The concept of polytheism was a creation of the Enlightenment. Before then, Europeans had characterized the religious universe in terms of Christianity, Judaism, paganism, and (eventually) Islam. As late as the sixteenth century, the Franciscan friar Bernardino de Sahagun, in his remarkably detailed and sensitive account of pre-Columbian Mexican religion and culture, equated various Aztec divinities with their putative Roman equivalents. The rubric of "paganism" embraced any and all religions with multiple divinities.
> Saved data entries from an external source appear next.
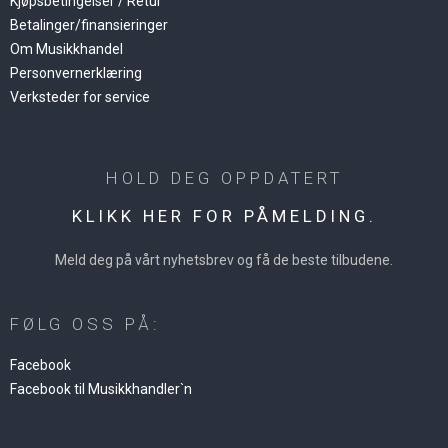
Kjøpsbetingelser / Retur
Betalinger/finansieringer
Om Musikkhandel
Personvernerklæring
Verksteder for service
HOLD DEG OPPDATERT
KLIKK HER FOR PÅMELDING.
Meld deg på vårt nyhetsbrev og få de beste tilbudene.
FØLG OSS PÅ:
Facebook
Facebook til Musikkhandler`n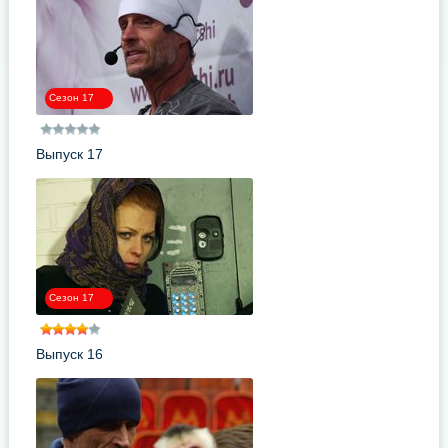
Сезон 17
Выпуск 17
Сезон 17
Выпуск 16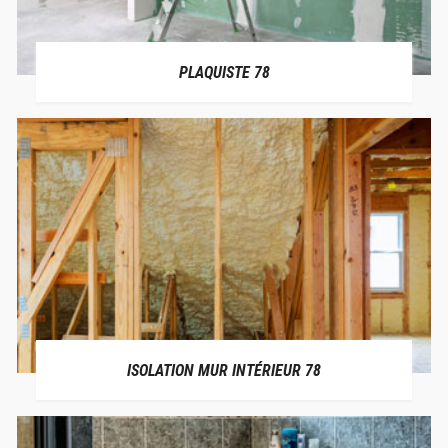
PLAQUISTE 78
ISOLATION MUR INTÉRIEUR 78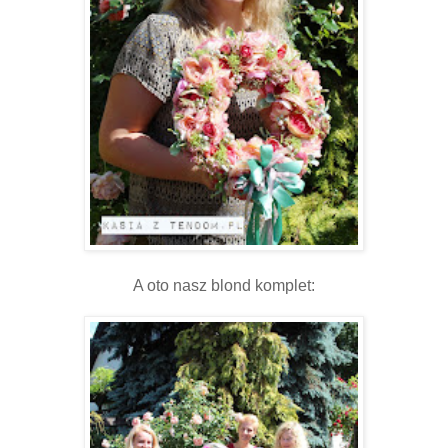
A oto nasz blond komplet: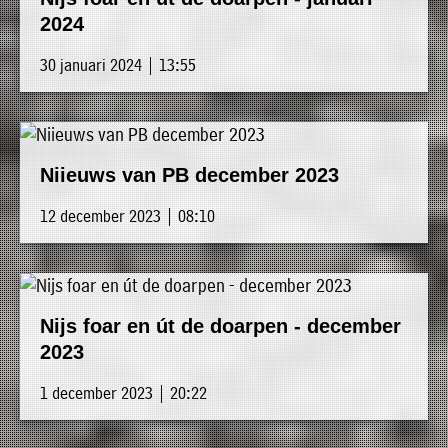
2024
30 januari 2024 | 13:55
Niieuws van PB december 2023
12 december 2023 | 08:10
Nijs foar en út de doarpen - december
2023
1 december 2023 | 20:22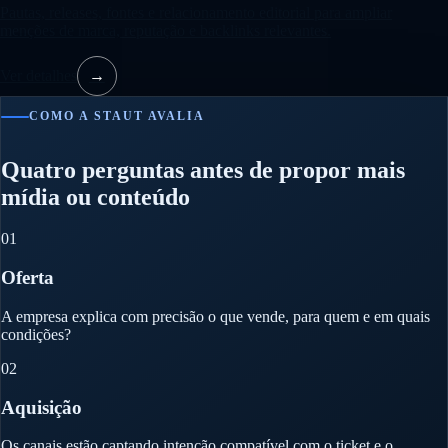
Pautas, releases, fontes e relacionamento editorial para ampliar
menções de marca, reputação e backlinks relevantes.
Ver detalhes
→
COMO A STAUT AVALIA
Quatro perguntas antes de propor mais
mídia ou conteúdo
01
Oferta
A empresa explica com precisão o que vende, para quem e em quais
condições?
02
Aquisição
Os canais estão captando intenção compatível com o ticket e o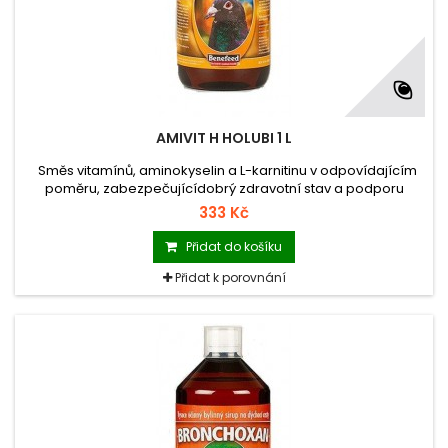
AMIVIT H HOLUBI 1 L
Směs vitamínů, aminokyselin a L-karnitinu v odpovídajícím
poměru, zabezpečujícídobrý zdravotní stav a podporu
funkce imunitního systému a zvýšení využitelnosti vitamínů
333 Kč
rozpustných v tucích ze stravy.
Přidat do košíku
Přidat k porovnání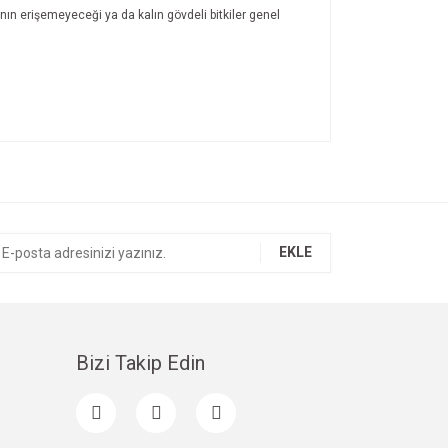
nın erişemeyeceği ya da kalın gövdeli bitkiler genel
ıza iletebilirsiniz.
EKLE
Bizi Takip Edin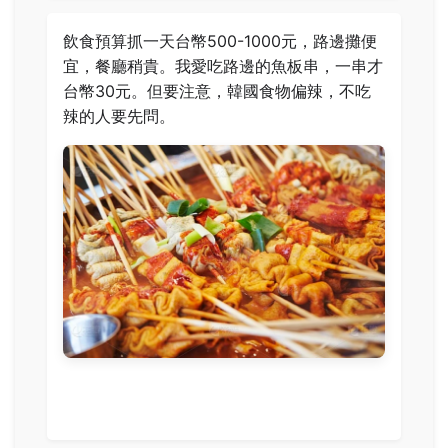
飲食預算抓一天台幣500-1000元，路邊攤便
宜，餐廳稍貴。我愛吃路邊的魚板串，一串才
台幣30元。但要注意，韓國食物偏辣，不吃
辣的人要先問。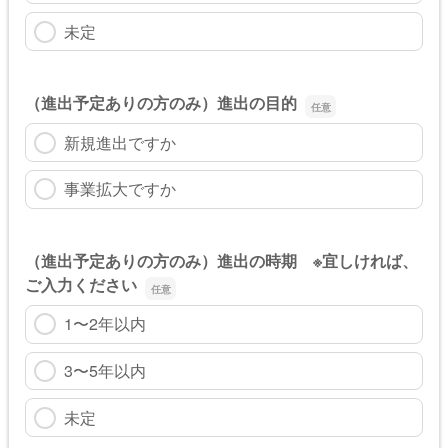
未定
（進出予定ありの方のみ）進出の目的
新規進出ですか
事業拡大ですか
（進出予定ありの方のみ）進出の時期 ※宜しければ、
ご入力ください
1〜2年以内
3〜5年以内
未定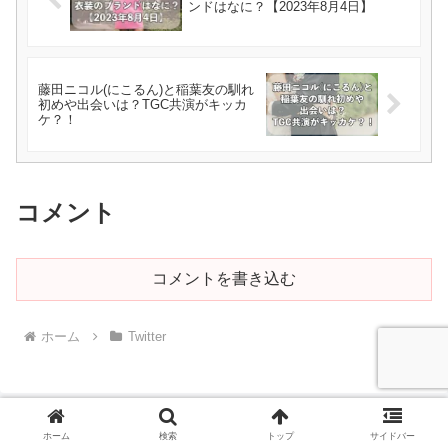
ンドはなに？【2023年8月4日】
藤田ニコル(にこるん)と稲葉友の馴れ
初めや出会いは？TGC共演がキッカ
ケ？！
コメント
コメントを書き込む
ホーム
Twitter
ホーム
検索
トップ
サイドバー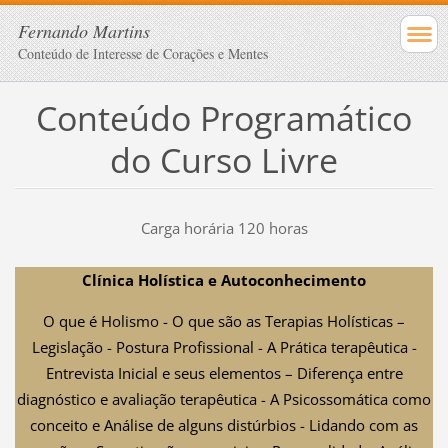
Fernando Martins
Conteúdo de Interesse de Corações e Mentes
Conteúdo Programático
do Curso Livre
Carga horária 120 horas
Clínica Holística e Autoconhecimento
O que é Holismo - O que são as Terapias Holísticas –
Legislação - Postura Profissional - A Prática terapêutica -
Entrevista Inicial e seus elementos – Diferença entre
diagnóstico e avaliação terapêutica - A Psicossomática como
conceito e Análise de alguns distúrbios - Lidando com as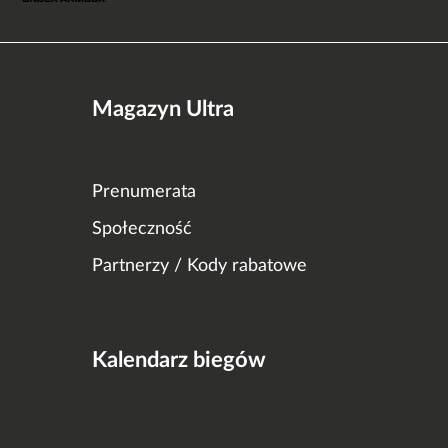
Magazyn Ultra
Prenumerata
Społeczność
Partnerzy / Kody rabatowe
Kalendarz biegów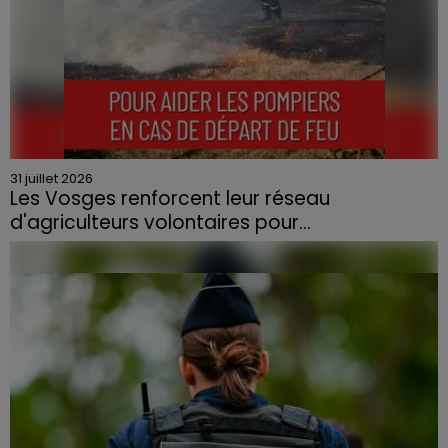
31 juillet 2026
Les Vosges renforcent leur réseau
d'agriculteurs volontaires pour...
Face à la sécheresse et aux risques de départs de feu,
la Chambre d'agriculture des Vosges a lancé un appel
aux agriculteurs volontaires pour venir en aide...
The very distinction between monotheism and polytheism, lumping together, as it did, Christianity with Judaism and Islam, was the product of secularizing intellectuals—deists if not agnostics or atheists—distancing themselves in this manner from any specific theology. These implications were most fully developed by David Hume in The Natural History of Religion (1755). Polytheism, he argued, was the earliest form of religion: "the first ideas of religion arose not from a contemplation of the works of nature, but from a concern with regard to the events of life, and from the incessant hopes and fears which actuate the human mind" (p. 139). Such hopes and fears—about childbirth, illness, a bad harvest, and so on—were multiple, and each was presided over by a separate divinity. Eventually such notions gave way to a far more rational understanding of the world in terms of a single ideal creator—in other words, monotheism. In this way, the difference between polytheism and monotheism embodied the conflict between reason and the passions, which for Hume, ever the pessimist, led not to the ultimate triumph of reason but rather to a perpetual "flux and reflux in the human mind" (p. 58) when the cold and abstract reason of monotheism left human hopes and fears unsatisfied. Worse yet, the emotions aroused by monotheism were "sacred zeal and rancour, the most furious of all human passions" (p. 161). Polytheism was more irrational but also more tolerant than monotheism.